This blog will be the second in the three-part series (maybe more, we will see) of self-hosting. In the first part, we have explained how to start and secure your self-hosted server. This second part will address zero-downtime deployment using Docker Swarm. The third part will discuss backing up our databases without downtime.
Why zero-downtime deployment? And why should we worry about it that much?
Let's answer these questions as straightforward as possible.
You don't want users looking at some error page while you are deploying your application updates.
Namely, you will have updates in your application, and regardless of those updates, you don't want users to be affected. Ideally, you want them to simply switch to a more updated version when ready, and that is exactly what we are going to work on here with the help of Docker Swarm.

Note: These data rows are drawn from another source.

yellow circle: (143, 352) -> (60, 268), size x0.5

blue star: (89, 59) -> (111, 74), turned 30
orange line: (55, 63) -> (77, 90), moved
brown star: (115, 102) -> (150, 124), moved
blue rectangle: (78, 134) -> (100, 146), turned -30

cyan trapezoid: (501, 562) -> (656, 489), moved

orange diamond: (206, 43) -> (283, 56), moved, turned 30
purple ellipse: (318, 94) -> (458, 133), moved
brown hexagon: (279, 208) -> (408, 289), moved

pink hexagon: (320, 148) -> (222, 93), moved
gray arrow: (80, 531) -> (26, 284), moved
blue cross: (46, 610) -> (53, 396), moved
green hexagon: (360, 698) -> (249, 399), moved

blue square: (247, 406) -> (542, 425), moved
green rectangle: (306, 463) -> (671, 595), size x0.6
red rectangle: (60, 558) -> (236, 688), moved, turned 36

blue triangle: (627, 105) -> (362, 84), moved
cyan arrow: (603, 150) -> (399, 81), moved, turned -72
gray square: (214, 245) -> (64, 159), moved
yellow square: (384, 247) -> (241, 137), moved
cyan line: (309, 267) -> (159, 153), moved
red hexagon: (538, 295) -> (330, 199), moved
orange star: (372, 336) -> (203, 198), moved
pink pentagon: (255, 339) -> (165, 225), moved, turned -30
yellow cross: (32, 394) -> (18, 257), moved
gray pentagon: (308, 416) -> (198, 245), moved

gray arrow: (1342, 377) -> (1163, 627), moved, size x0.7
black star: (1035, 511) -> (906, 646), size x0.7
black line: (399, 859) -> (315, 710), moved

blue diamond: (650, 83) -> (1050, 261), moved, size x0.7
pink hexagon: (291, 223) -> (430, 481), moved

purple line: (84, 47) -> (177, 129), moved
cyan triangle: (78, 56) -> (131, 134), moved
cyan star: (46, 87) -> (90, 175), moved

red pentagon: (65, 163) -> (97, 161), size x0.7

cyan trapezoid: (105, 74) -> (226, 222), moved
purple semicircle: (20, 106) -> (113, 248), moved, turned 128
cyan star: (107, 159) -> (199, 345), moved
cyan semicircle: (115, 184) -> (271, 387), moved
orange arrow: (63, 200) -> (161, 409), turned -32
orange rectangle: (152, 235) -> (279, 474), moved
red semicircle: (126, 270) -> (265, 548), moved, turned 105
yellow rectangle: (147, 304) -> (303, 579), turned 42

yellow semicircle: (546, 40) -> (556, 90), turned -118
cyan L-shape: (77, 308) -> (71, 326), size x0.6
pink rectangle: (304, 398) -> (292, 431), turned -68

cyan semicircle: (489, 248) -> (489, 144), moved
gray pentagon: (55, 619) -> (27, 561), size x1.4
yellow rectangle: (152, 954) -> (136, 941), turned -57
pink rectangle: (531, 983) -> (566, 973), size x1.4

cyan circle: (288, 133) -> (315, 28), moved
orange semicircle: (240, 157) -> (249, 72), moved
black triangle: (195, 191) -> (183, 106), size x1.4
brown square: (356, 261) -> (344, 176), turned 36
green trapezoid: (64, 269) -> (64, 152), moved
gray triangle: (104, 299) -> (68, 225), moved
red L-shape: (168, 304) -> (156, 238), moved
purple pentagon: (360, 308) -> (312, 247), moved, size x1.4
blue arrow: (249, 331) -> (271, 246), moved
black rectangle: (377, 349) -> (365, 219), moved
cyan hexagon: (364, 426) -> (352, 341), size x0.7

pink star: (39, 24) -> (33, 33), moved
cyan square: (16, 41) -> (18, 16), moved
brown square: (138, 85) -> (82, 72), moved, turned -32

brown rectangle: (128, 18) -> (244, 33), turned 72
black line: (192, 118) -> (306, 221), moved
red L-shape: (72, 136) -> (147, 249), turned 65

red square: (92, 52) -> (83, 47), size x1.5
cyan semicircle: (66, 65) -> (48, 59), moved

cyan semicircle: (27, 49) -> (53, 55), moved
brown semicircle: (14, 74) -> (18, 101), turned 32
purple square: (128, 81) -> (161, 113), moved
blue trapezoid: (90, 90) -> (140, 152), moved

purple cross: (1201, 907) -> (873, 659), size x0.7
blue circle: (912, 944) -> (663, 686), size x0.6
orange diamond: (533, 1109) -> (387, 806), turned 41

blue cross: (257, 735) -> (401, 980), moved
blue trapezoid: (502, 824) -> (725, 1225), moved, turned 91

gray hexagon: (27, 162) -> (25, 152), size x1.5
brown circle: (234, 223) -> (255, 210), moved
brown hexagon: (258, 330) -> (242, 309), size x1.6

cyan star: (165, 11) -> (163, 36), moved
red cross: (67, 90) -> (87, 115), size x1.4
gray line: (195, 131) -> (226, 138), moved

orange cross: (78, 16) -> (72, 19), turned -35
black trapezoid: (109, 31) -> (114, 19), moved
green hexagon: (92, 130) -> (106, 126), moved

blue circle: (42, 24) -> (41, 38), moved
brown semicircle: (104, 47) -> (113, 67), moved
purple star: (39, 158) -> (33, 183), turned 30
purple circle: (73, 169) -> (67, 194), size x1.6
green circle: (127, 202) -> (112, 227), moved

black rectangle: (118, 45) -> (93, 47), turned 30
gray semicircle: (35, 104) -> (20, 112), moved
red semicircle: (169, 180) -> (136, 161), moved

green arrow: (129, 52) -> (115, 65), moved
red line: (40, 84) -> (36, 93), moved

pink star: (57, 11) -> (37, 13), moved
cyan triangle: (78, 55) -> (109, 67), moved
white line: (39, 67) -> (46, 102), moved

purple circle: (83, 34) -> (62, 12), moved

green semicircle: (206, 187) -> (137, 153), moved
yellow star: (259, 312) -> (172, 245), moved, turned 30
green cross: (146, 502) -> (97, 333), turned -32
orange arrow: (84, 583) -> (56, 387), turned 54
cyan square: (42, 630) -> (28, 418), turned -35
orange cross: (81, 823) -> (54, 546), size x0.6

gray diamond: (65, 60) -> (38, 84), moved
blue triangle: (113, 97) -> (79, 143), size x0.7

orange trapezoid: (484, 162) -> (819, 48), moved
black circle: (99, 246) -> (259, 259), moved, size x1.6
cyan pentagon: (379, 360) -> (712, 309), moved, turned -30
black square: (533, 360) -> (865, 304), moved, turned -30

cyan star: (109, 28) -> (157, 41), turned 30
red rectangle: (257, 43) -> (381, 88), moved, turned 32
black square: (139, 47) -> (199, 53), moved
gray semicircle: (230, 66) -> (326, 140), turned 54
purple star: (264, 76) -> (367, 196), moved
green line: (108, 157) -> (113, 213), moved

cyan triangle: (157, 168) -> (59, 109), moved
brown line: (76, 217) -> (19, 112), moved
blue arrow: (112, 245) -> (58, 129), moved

Although there are multiple options for zero-downtime deployment, with one of the most common called "Blue-green deployment", most of those require multiple servers to be obtained. Basically, for blue-green deployment, you need to have two servers with the same environment behind some load balancer, and once you upload your updates to one server, the load balancer should switch all traffic from one server to the other. And if something goes wrong, there should be logic for reverting to the old server (which can get quite complex and is easier said than done, especially when there are databases involved).
As we are in the process of making our application which still doesn't generate revenue, we don't want to pay for multiple servers, and that is why we want all of that logic to be on one server in virtual environments, while we want to achieve same behavior as with blue-green deployments. That is where Docker Swarm comes into the picture, as it is quite simple to use and has zero-downtime deployment implemented out of the box.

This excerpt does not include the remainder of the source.